ASSIGNMENT:
Output the first line of the listing and each line after it, up to and including the line that contains "Analysts, Automation Developers, and", exactly as written, minus the pictures.

MATERIAL FOR THIS EXERCISE:
──────────────────────────────
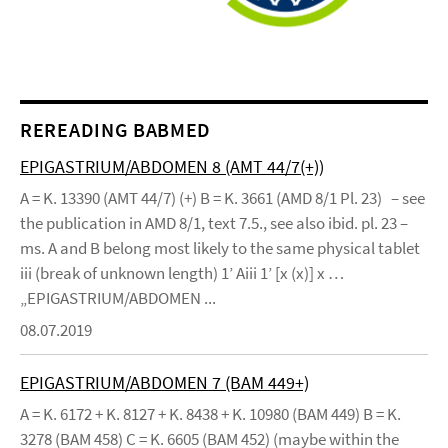
REREADING BABMED
EPIGASTRIUM/ABDOMEN 8 (AMT 44/7(+))
A = K. 13390 (AMT 44/7) (+) B = K. 3661 (AMD 8/1 Pl. 23) – see
the publication in AMD 8/1, text 7.5., see also ibid. pl. 23 –
ms. A and B belong most likely to the same physical tablet
iii (break of unknown length) 1’ Aiii 1’ [x (x)] x …
„EPIGASTRIUM/ABDOMEN ...
08.07.2019
EPIGASTRIUM/ABDOMEN 7 (BAM 449+)
A = K. 6172 + K. 8127 + K. 8438 + K. 10980 (BAM 449) B = K.
3278 (BAM 458) C = K. 6605 (BAM 452) (maybe within the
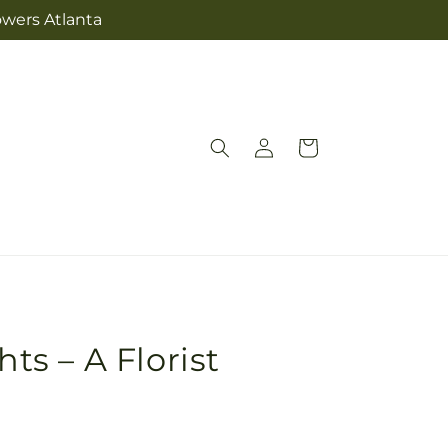
owers Atlanta
Log
Cart
in
hts – A Florist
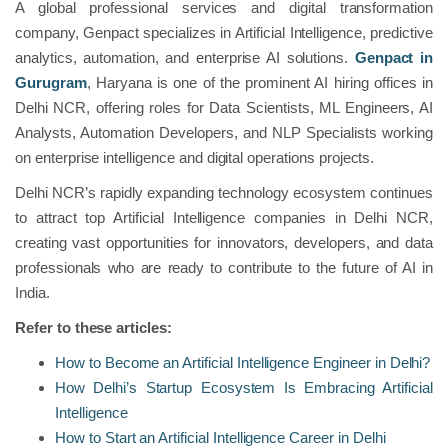
A global professional services and digital transformation
company, Genpact specializes in Artificial Intelligence, predictive
analytics, automation, and enterprise AI solutions.
Genpact in
Gurugram
, Haryana is one of the prominent AI hiring offices in
Delhi NCR, offering roles for Data Scientists, ML Engineers, AI
Analysts, Automation Developers, and NLP Specialists working
on enterprise intelligence and digital operations projects.
Delhi NCR’s rapidly expanding technology ecosystem continues
to attract top Artificial Intelligence companies in Delhi NCR,
creating vast opportunities for innovators, developers, and data
professionals who are ready to contribute to the future of AI in
India.
Refer to these articles:
How to Become an Artificial Intelligence Engineer in Delhi?
How Delhi’s Startup Ecosystem Is Embracing Artificial
Intelligence
How to Start an Artificial Intelligence Career in Delhi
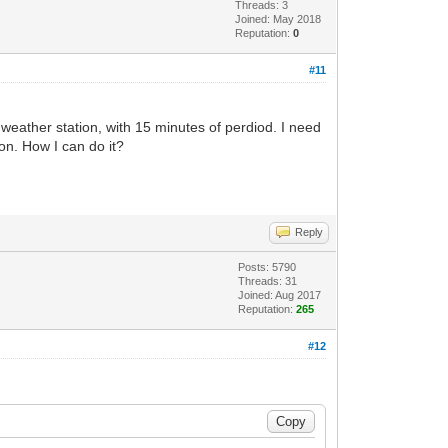
Threads: 3
Joined: May 2018
Reputation:
0
#11
f weather station, with 15 minutes of perdiod. I need
ion. How I can do it?
Reply
Posts: 5790
Threads: 31
Joined: Aug 2017
Reputation:
265
#12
──────────────────────────────
WRITTEN REPLY:
REREADING BABMED
EPIGASTRIUM/ABDOMEN 8 (AMT 44/7(+))
A = K. 13390 (AMT 44/7) (+) B = K. 3661 (AMD 8/1 Pl. 23) – see
the publication in AMD 8/1, text 7.5., see also ibid. pl. 23 –
ms. A and B belong most likely to the same physical tablet
iii (break of unknown length) 1’ Aiii 1’ [x (x)] x …
„EPIGASTRIUM/ABDOMEN ...
08.07.2019
EPIGASTRIUM/ABDOMEN 7 (BAM 449+)
A = K. 6172 + K. 8127 + K. 8438 + K. 10980 (BAM 449) B = K.
3278 (BAM 458) C = K. 6605 (BAM 452) (maybe within the
owers Atlanta
Log
Cart
in
hts – A Florist
A global professional services and digital transformation
company, Genpact specializes in Artificial Intelligence, predictive
analytics, automation, and enterprise AI solutions.
Genpact in
Gurugram
, Haryana is one of the prominent AI hiring offices in
Delhi NCR, offering roles for Data Scientists, ML Engineers, AI
Analysts, Automation Developers, and NLP Specialists working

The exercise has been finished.